Was den Soldaten allerdings fehlt, ist mehr Rückhalt aus Deutschland – und zwar aus der Bevölkerung ebenso wie aus der Politik. „Der
Rückhalt in der deutschen Bevölkerung ist sehr, sehr wichtig für die Soldaten. Hier geht’s wirklich um Leben und Tod“, sagt Hauptmann Thomas
K. Seiner Einschätzung nach muss sich Deutschland der Debatte über den Afghanistan-Einsatz stellen – gerade nach dem Streit über den
Luftangriff auf zwei von den Taliban entführte Tanklaster, der vom Lager in Kundus aus angeordnet wurde. In Umfragen lehnen knapp zwei Drittel
der Deutschen den Einsatz ab.
„Die Soldaten sind freiwillig hier im Einsatz, die leisten Enormes, und sie haben schon das Bedürfnis und auch das Recht, dass das in der
deutschen Öffentlichkeit mehr wahrgenommen wird. Das wünschen sich die Soldaten sehr“, sagt der Chef der Infanterie-Kompanie, die seit Juli
in 18 Gefechte verwickelt war. Bisher befasse sich die deutsche Öffentlichkeit vor allem dann mit Afghanistan, wenn Soldaten verwundet würden
oder eine Wahl anstehe.
„Die breite Masse der Bevölkerung interessiert’s halt nicht so. Außer als Hochwasserhelfer haben wir nicht den besten Stand in der öffentlichen
Meinung“, vermutet ein anderer Soldat. Dies belege auch die Reaktion auf den Luftangriff. „Da hat sich keiner hinter uns gestellt. Das zeigt nur,
dass man sich darauf nicht verlassen darf“. Die Truppe in Kundus steht geschlossen hinter ihrem damaligen Kommandeur Georg Klein, der
wegen des Bombardements Anfang September in die Kritik geraten war. „Nach dem Luftschlag war wirklich mal drei Wochen Ruhe im Raum,
keine Hinterhalte, keine IEDs (Sprengfallen)“, sagt ein Soldat.

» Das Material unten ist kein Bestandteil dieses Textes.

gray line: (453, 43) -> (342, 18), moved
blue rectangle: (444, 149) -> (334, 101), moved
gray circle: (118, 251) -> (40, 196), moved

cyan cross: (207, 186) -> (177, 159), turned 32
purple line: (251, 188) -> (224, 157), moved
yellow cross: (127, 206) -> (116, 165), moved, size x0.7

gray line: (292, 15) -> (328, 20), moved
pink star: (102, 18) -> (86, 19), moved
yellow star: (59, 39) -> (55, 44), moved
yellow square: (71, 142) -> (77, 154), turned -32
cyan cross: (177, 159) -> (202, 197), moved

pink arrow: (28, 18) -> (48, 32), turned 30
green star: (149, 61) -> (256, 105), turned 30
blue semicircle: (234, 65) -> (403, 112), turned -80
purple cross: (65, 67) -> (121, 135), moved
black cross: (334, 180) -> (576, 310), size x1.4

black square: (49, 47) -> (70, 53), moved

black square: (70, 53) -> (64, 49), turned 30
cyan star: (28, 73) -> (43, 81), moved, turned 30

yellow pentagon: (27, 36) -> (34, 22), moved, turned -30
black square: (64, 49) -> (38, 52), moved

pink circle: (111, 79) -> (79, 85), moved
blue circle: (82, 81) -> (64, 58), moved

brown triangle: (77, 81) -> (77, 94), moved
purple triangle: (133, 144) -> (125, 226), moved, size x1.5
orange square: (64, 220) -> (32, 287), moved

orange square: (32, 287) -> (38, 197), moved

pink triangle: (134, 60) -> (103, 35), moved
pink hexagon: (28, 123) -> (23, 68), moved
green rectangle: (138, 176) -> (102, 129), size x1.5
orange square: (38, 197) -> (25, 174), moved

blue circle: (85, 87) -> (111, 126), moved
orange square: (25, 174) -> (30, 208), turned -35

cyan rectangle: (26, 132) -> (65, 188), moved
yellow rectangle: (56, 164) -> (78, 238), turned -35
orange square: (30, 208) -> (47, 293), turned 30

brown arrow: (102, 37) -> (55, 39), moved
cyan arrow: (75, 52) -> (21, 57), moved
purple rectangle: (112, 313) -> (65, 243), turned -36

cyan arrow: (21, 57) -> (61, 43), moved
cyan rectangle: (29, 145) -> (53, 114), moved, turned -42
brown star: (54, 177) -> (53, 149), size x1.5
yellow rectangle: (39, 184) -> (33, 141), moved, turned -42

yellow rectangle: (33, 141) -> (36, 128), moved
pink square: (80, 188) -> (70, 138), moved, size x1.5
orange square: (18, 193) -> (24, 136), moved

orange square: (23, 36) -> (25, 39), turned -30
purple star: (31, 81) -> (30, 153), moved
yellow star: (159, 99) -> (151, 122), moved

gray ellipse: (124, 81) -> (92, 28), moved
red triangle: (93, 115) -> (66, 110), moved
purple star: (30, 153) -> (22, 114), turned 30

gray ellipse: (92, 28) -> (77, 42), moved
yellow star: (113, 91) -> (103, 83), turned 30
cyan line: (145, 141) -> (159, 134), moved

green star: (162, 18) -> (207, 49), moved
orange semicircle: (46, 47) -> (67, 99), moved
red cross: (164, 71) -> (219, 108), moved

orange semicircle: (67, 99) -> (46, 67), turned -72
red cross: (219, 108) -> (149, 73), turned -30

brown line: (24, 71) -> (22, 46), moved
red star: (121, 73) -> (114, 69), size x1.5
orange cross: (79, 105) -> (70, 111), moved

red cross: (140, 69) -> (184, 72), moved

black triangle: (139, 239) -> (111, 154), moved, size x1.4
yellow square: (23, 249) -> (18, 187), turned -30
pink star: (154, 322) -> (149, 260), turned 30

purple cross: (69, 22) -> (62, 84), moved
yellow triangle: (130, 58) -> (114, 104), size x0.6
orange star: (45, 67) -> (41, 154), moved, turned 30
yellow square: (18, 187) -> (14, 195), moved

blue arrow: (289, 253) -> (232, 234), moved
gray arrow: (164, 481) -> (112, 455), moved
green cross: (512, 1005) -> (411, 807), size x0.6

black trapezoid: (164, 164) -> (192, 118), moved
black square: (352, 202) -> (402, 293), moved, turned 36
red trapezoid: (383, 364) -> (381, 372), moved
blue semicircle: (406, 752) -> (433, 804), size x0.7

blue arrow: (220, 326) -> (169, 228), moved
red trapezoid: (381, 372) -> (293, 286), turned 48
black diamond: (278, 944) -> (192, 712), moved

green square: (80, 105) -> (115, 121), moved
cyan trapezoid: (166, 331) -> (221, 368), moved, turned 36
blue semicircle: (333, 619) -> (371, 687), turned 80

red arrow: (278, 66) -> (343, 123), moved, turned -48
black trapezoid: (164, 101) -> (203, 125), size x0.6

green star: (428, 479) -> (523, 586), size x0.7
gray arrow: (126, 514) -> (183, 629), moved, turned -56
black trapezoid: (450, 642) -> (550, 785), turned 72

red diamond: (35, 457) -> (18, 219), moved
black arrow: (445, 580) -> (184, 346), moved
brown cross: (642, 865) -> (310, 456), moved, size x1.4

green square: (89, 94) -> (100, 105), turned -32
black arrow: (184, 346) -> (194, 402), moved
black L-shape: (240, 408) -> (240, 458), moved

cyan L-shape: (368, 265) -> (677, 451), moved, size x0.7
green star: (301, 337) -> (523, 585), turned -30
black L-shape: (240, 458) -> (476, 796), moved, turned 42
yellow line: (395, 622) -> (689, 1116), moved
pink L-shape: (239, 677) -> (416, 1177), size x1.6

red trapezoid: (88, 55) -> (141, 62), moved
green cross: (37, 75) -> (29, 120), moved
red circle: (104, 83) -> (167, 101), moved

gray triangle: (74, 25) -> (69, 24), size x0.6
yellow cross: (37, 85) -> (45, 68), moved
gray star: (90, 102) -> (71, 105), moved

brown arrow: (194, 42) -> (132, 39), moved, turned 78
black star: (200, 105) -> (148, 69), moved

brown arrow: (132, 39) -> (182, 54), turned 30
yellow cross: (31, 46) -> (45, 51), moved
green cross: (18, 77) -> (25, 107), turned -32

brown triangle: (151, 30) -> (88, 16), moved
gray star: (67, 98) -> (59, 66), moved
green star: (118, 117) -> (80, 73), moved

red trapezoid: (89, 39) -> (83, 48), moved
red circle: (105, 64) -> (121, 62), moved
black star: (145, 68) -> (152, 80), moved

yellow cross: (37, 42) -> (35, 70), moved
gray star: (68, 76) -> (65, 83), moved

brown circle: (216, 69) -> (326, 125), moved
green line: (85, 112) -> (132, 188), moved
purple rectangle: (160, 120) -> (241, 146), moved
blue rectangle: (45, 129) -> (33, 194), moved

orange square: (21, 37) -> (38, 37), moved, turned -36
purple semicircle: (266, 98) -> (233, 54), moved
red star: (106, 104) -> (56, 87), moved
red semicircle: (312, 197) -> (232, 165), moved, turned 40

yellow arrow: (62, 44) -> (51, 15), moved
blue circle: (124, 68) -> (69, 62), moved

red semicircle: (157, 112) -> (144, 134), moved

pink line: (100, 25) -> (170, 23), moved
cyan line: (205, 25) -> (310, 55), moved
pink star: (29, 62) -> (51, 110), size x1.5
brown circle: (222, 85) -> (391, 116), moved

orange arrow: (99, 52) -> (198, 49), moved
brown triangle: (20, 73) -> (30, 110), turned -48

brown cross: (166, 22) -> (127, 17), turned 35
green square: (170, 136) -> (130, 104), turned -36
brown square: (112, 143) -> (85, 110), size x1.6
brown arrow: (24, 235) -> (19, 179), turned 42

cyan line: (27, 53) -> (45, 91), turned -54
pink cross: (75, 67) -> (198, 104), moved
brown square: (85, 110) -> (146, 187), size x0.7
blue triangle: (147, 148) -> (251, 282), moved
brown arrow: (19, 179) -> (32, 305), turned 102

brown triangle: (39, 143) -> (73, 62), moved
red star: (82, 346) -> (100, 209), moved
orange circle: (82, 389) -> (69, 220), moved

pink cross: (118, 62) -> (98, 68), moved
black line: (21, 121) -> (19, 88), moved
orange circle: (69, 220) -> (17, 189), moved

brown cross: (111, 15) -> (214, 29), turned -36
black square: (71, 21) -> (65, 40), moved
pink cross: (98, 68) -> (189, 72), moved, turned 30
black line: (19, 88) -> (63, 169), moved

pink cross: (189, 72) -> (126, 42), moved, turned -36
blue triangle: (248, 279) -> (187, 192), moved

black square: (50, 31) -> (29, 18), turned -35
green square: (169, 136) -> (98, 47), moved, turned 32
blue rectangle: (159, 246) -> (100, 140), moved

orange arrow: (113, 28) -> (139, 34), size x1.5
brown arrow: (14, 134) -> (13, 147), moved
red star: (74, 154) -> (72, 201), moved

Die Debatte darüber, ob die Kämpfe in Kundus als Krieg zu bezeichnen sind, wirkt auf die Soldaten vor Ort bizarr. „Alle Soldaten meiner
Kompanie, auch ich, wir sind darüber einig, dass das hier ein Krieg ist“, berichtet Thomas K. „Wir sind mehrmals herausgefahren zu
kurzfristigen, ungeplanten Operationen und wir wussten: Da wird auf uns geschossen. Und so war’s auch“. Fast alle Soldaten im Camp teilen
seine Meinung – und finden auch, dass die Diskussion am Thema vorbeigeht. „Ehrlich, die haben hier ganz andere Sorgen zurzeit, ob man da in
Deutschland von Krieg spricht oder nicht“, sagt der Hauptmann. Ein anderer Soldat formuliert es härter: „Die Politiker, die sitzen 6000 Kilometer
weit weg, die fahren nicht raus, wo ihnen was um die Ohren fliegt“.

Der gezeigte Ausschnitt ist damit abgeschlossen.